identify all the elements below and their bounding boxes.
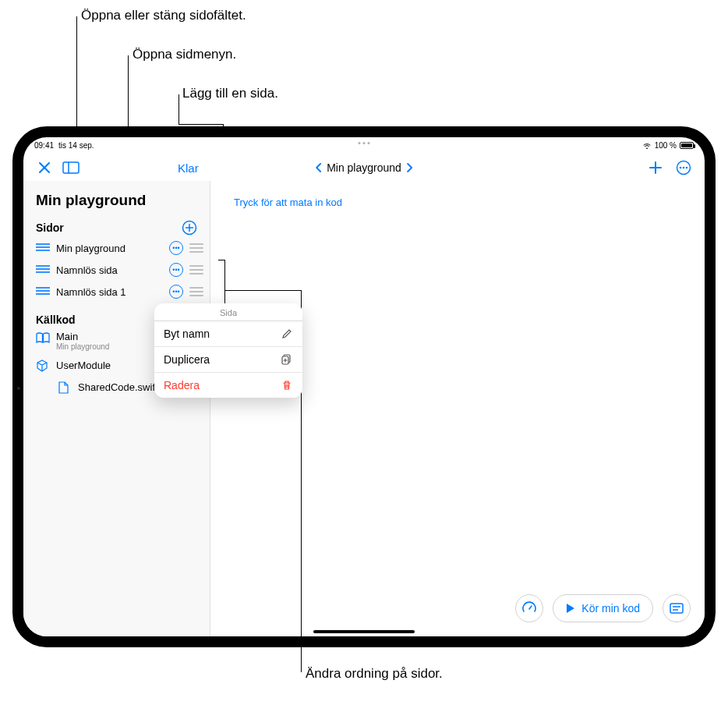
bottom-bar: Kör min kod: [515, 594, 691, 622]
run-code-button[interactable]: Kör min kod: [553, 594, 653, 622]
main-label: Main: [56, 331, 109, 342]
top-toolbar: Klar Min playground: [23, 154, 705, 181]
chevron-right-icon: [406, 163, 412, 172]
sidebar: Min playground Sidor Min playground •••: [23, 181, 210, 636]
done-button[interactable]: Klar: [178, 161, 199, 175]
duplicate-icon: [281, 353, 293, 366]
swift-file-icon: [58, 381, 72, 392]
battery-icon: [680, 142, 694, 149]
status-time: 09:41: [34, 141, 54, 150]
trash-icon: [281, 379, 293, 391]
center-nav[interactable]: Min playground: [316, 161, 412, 174]
toggle-sidebar-button[interactable]: [61, 158, 81, 178]
camera-dot: [17, 387, 20, 390]
menu-duplicate-label: Duplicera: [164, 353, 210, 366]
module-icon: [36, 360, 50, 370]
wifi-icon: [642, 142, 652, 149]
nav-title: Min playground: [327, 161, 401, 174]
page-row[interactable]: Min playground •••: [23, 237, 210, 259]
chevron-left-icon: [316, 163, 322, 172]
playground-title: Min playground: [23, 186, 210, 214]
book-icon: [36, 332, 50, 343]
svg-point-5: [686, 167, 688, 169]
svg-point-3: [680, 167, 682, 169]
editor-hint[interactable]: Tryck för att mata in kod: [234, 197, 342, 208]
drag-handle-icon[interactable]: [189, 265, 203, 275]
page-menu-button[interactable]: •••: [169, 241, 183, 255]
page-menu-button[interactable]: •••: [169, 263, 183, 277]
callout-line: [224, 290, 301, 291]
page-row[interactable]: Namnlös sida 1 •••: [23, 281, 210, 303]
page-menu-button[interactable]: •••: [169, 285, 183, 299]
speed-gauge-button[interactable]: [515, 594, 543, 622]
callout-toggle-sidebar: Öppna eller stäng sidofältet.: [81, 8, 246, 23]
source-label: Källkod: [36, 314, 76, 326]
page-context-menu: Sida Byt namn Duplicera Radera: [154, 303, 302, 398]
svg-rect-0: [63, 162, 79, 173]
callout-line: [178, 94, 179, 125]
svg-line-16: [529, 606, 532, 609]
svg-rect-17: [670, 604, 683, 613]
menu-delete[interactable]: Radera: [154, 373, 302, 398]
callout-open-pagemenu: Öppna sidmenyn.: [133, 47, 236, 62]
status-bar: 09:41 tis 14 sep. 100 %: [23, 137, 705, 153]
callout-line: [178, 124, 224, 125]
callouts-region: Öppna eller stäng sidofältet. Öppna sidm…: [0, 0, 728, 140]
page-icon: [36, 243, 50, 253]
page-label: Namnlös sida: [56, 264, 163, 276]
home-indicator[interactable]: [313, 630, 415, 633]
play-icon: [566, 603, 575, 614]
ipad-frame: 09:41 tis 14 sep. 100 % Klar Min playgro…: [12, 126, 716, 647]
run-label: Kör min kod: [581, 602, 640, 615]
close-button[interactable]: [34, 158, 55, 178]
pages-label: Sidor: [36, 221, 64, 234]
menu-delete-label: Radera: [164, 379, 200, 391]
page-icon: [36, 286, 50, 297]
page-label: Namnlös sida 1: [56, 286, 163, 298]
add-button[interactable]: [645, 158, 666, 178]
editor-area[interactable]: Tryck för att mata in kod Kör min kod: [210, 181, 705, 636]
menu-duplicate[interactable]: Duplicera: [154, 347, 302, 373]
pencil-icon: [281, 328, 293, 340]
output-view-button[interactable]: [663, 594, 691, 622]
drag-handle-icon[interactable]: [189, 243, 203, 253]
screen: 09:41 tis 14 sep. 100 % Klar Min playgro…: [23, 137, 705, 636]
pages-section-header: Sidor: [23, 214, 210, 237]
more-button[interactable]: [673, 158, 694, 178]
menu-rename[interactable]: Byt namn: [154, 321, 302, 347]
callout-line: [128, 55, 129, 136]
add-page-button[interactable]: [182, 220, 197, 236]
svg-point-4: [683, 167, 685, 169]
callout-line: [224, 260, 225, 306]
status-date: tis 14 sep.: [58, 141, 94, 150]
page-row[interactable]: Namnlös sida •••: [23, 259, 210, 281]
menu-rename-label: Byt namn: [164, 328, 210, 340]
callout-add-page: Lägg till en sida.: [182, 86, 278, 101]
page-icon: [36, 264, 50, 275]
drag-handle-icon[interactable]: [189, 287, 203, 296]
main-sublabel: Min playground: [56, 342, 109, 351]
menu-title: Sida: [154, 303, 302, 321]
status-battery-pct: 100 %: [655, 141, 677, 150]
page-label: Min playground: [56, 243, 163, 254]
callout-line: [218, 260, 224, 260]
callout-reorder-pages: Ändra ordning på sidor.: [306, 666, 443, 682]
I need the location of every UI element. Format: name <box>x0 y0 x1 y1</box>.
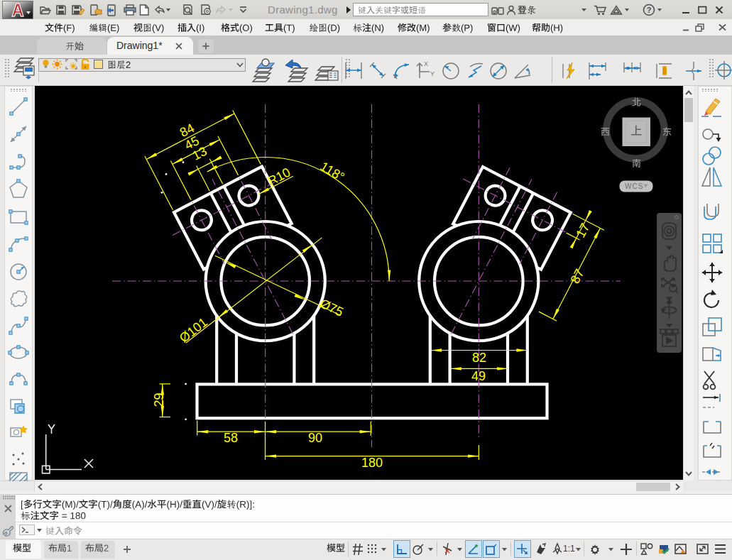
svg-text:180: 180 <box>361 456 383 470</box>
svg-text:29: 29 <box>152 393 166 407</box>
svg-text:X: X <box>424 60 428 67</box>
svg-text:Y: Y <box>430 70 435 77</box>
svg-text:58: 58 <box>224 431 238 445</box>
svg-text:90: 90 <box>308 431 322 445</box>
svg-text:82: 82 <box>472 351 486 365</box>
svg-text:WCS: WCS <box>625 182 643 190</box>
svg-text:?: ? <box>647 6 652 14</box>
svg-text:49: 49 <box>471 369 486 383</box>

★ ★ ★ ★

■ What is needed:
Wherever a picture appears in the records above, skip it and retype everything else exactly.

■ Finished exercise:
identify all the elements below and their bounding boxes.
bottom-bar: Kör min kod: [515, 594, 691, 622]
run-code-button[interactable]: Kör min kod: [553, 594, 653, 622]
main-label: Main: [56, 331, 109, 342]
top-toolbar: Klar Min playground: [23, 154, 705, 181]
chevron-right-icon: [406, 163, 412, 172]
sidebar: Min playground Sidor Min playground •••: [23, 181, 210, 636]
done-button[interactable]: Klar: [178, 161, 199, 175]
duplicate-icon: [281, 353, 293, 366]
swift-file-icon: [58, 381, 72, 392]
battery-icon: [680, 142, 694, 149]
status-time: 09:41: [34, 141, 54, 150]
trash-icon: [281, 379, 293, 391]
center-nav[interactable]: Min playground: [316, 161, 412, 174]
toggle-sidebar-button[interactable]: [61, 158, 81, 178]
camera-dot: [17, 387, 20, 390]
menu-duplicate-label: Duplicera: [164, 353, 210, 366]
module-icon: [36, 360, 50, 370]
wifi-icon: [642, 142, 652, 149]
nav-title: Min playground: [327, 161, 401, 174]
page-row[interactable]: Min playground •••: [23, 237, 210, 259]
chevron-left-icon: [316, 163, 322, 172]
playground-title: Min playground: [23, 186, 210, 214]
book-icon: [36, 332, 50, 343]
svg-point-5: [686, 167, 688, 169]
svg-point-3: [680, 167, 682, 169]
editor-hint[interactable]: Tryck för att mata in kod: [234, 197, 342, 208]
drag-handle-icon[interactable]: [189, 265, 203, 275]
page-menu-button[interactable]: •••: [169, 241, 183, 255]
page-menu-button[interactable]: •••: [169, 263, 183, 277]
callout-line: [224, 290, 301, 291]
page-row[interactable]: Namnlös sida 1 •••: [23, 281, 210, 303]
page-menu-button[interactable]: •••: [169, 285, 183, 299]
speed-gauge-button[interactable]: [515, 594, 543, 622]
callout-toggle-sidebar: Öppna eller stäng sidofältet.: [81, 8, 246, 23]
source-label: Källkod: [36, 314, 76, 326]
page-context-menu: Sida Byt namn Duplicera Radera: [154, 303, 302, 398]
svg-rect-0: [63, 162, 79, 173]
callout-line: [178, 94, 179, 125]
svg-line-16: [529, 606, 532, 609]
svg-rect-17: [670, 604, 683, 613]
menu-delete[interactable]: Radera: [154, 373, 302, 398]
callout-open-pagemenu: Öppna sidmenyn.: [133, 47, 236, 62]
status-bar: 09:41 tis 14 sep. 100 %: [23, 137, 705, 153]
callout-line: [178, 124, 224, 125]
callouts-region: Öppna eller stäng sidofältet. Öppna sidm…: [0, 0, 728, 140]
page-icon: [36, 243, 50, 253]
page-label: Namnlös sida: [56, 264, 163, 276]
home-indicator[interactable]: [313, 630, 415, 633]
play-icon: [566, 603, 575, 614]
ipad-frame: 09:41 tis 14 sep. 100 % Klar Min playgro…: [12, 126, 716, 647]
run-label: Kör min kod: [581, 602, 640, 615]
close-button[interactable]: [34, 158, 55, 178]
pages-label: Sidor: [36, 221, 64, 234]
menu-delete-label: Radera: [164, 379, 200, 391]
page-icon: [36, 286, 50, 297]
page-label: Namnlös sida 1: [56, 286, 163, 298]
add-button[interactable]: [645, 158, 666, 178]
editor-area[interactable]: Tryck för att mata in kod Kör min kod: [210, 181, 705, 636]
menu-duplicate[interactable]: Duplicera: [154, 347, 302, 373]
pencil-icon: [281, 328, 293, 340]
output-view-button[interactable]: [663, 594, 691, 622]
drag-handle-icon[interactable]: [189, 243, 203, 253]
screen: 09:41 tis 14 sep. 100 % Klar Min playgro…: [23, 137, 705, 636]
pages-section-header: Sidor: [23, 214, 210, 237]
more-button[interactable]: [673, 158, 694, 178]
menu-rename[interactable]: Byt namn: [154, 321, 302, 347]
callout-line: [128, 55, 129, 136]
add-page-button[interactable]: [182, 220, 197, 236]
svg-point-4: [683, 167, 685, 169]
callout-line: [224, 260, 225, 306]
status-date: tis 14 sep.: [58, 141, 94, 150]
page-row[interactable]: Namnlös sida •••: [23, 259, 210, 281]
menu-rename-label: Byt namn: [164, 328, 210, 340]
callout-add-page: Lägg till en sida.: [182, 86, 278, 101]
page-icon: [36, 264, 50, 275]
drag-handle-icon[interactable]: [189, 287, 203, 296]
main-sublabel: Min playground: [56, 342, 109, 351]
menu-title: Sida: [154, 303, 302, 321]
status-battery-pct: 100 %: [655, 141, 677, 150]
page-label: Min playground: [56, 243, 163, 254]
callout-line: [218, 260, 224, 260]
callout-reorder-pages: Ändra ordning på sidor.: [306, 666, 443, 682]
I need the location of every UI element. Format: name <box>x0 y0 x1 y1</box>.
svg-text:180: 180 <box>361 456 383 470</box>
svg-text:29: 29 <box>152 393 166 407</box>
svg-text:X: X <box>424 60 428 67</box>
svg-text:Y: Y <box>430 70 435 77</box>
svg-text:58: 58 <box>224 431 238 445</box>
svg-text:90: 90 <box>308 431 322 445</box>
svg-text:82: 82 <box>472 351 486 365</box>
svg-text:WCS: WCS <box>625 182 643 190</box>
svg-text:?: ? <box>647 6 652 14</box>
svg-text:49: 49 <box>471 369 486 383</box>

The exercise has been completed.